Every dollar saved in taxes is another dollar growing for you.
To illustrate the dramatic effect of erosion from taxes, imagine two investors who each invest $10,000. They both earn an 8% average annual return and are in a 30% marginal tax bracket. Both investors allow their gains to compound for 20 years. The first investor pays income tax at 30% each year on the gain, before reinvesting the remainder. The second investor structures his investments to postpone the gains from taxes. After 20 years the taxed investor’s assets had grown to $29,736 and the tax-sheltered investor’s assets were $46,610. That’s a difference of 60% more for the tax-sheltered investor.

With this kind of incentive to use sheltering techniques, let’s look at how to shelter your real estate investment gains.

Avoid taxable events

The biggest returns in real estate come from appreciation in property values.

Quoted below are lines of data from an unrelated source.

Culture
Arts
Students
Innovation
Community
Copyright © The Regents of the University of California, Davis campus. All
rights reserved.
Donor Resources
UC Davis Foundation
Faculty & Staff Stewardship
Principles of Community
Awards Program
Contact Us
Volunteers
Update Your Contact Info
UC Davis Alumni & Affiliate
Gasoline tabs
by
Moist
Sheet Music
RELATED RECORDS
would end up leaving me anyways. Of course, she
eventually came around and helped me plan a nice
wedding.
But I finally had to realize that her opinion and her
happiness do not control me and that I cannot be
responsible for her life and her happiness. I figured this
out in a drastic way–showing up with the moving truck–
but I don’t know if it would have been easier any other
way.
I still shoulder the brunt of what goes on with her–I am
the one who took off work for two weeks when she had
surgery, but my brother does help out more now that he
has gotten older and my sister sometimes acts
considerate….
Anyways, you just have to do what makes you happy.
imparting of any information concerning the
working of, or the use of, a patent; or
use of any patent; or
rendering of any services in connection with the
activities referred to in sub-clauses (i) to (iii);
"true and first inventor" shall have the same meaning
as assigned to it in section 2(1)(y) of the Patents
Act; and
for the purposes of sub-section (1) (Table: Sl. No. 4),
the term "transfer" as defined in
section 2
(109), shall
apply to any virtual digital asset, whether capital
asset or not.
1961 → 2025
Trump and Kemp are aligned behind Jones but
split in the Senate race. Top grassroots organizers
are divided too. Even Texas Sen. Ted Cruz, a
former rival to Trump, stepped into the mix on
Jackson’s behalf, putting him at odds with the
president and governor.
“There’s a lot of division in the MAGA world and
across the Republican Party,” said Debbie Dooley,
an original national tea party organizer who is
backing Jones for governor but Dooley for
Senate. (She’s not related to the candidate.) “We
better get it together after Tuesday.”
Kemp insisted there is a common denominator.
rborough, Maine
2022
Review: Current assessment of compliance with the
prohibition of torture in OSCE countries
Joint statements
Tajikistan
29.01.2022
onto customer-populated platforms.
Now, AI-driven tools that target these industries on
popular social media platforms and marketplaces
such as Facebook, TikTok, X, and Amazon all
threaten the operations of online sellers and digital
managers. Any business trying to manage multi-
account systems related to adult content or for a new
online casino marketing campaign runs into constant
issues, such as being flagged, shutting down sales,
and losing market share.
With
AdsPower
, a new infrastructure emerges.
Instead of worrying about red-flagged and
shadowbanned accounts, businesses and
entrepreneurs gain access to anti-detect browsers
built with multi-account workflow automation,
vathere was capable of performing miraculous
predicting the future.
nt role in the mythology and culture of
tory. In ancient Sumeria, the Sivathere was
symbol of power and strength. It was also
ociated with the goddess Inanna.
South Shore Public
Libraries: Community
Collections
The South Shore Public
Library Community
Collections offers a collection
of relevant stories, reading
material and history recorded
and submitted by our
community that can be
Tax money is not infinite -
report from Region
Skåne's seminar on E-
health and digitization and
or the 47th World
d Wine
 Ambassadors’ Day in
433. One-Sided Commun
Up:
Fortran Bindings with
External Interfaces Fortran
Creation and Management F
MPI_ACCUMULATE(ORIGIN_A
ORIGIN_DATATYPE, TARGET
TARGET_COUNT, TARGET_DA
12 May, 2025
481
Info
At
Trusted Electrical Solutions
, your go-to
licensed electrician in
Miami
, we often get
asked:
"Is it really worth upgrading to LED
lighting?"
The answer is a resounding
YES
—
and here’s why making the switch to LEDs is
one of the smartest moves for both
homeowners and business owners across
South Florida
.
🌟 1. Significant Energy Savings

These gains are only taxable when you sell the property. One of the simplest tax saving techniques is to hold appreciating property, rather than sell it. Unrealized gains can grow and compound for years without ever being subject to tax. (See tax deferred exchanges, below.)

Under present law, beneficiaries of an estate receive a stepped-up basis for appreciated property, and that unrealized gain may never be subject to income tax.

Minimize current taxable income

In addition to deducting operating expenses from income, investors can also deduct interest on financing plus an amount for depreciation. In the case of many leveraged investments, there is little or no taxable income after deducting these expenses. Depreciation is special in that while it’s a deductible expense, it does not reduce the cash flow.

You can see from this example that a typical leveraged real estate investment might generate no current taxable income and no capital gains liability, until it is sold.

Use tax-free exchanges

The internal revenue code provides a special provision applicable to real estate that does not apply to any other type of investment. This allows an investor to sell one investment property and acquire another and postpone paying any tax on the gain from the sale – provided certain procedures are followed. The procedures are detailed and must be followed carefully, but it’s a tax postponing technique only available to real estate investors.

Combined, these strategies can greatly enhance the returns from investing in real estate, and provide a foundation for building substantial wealth.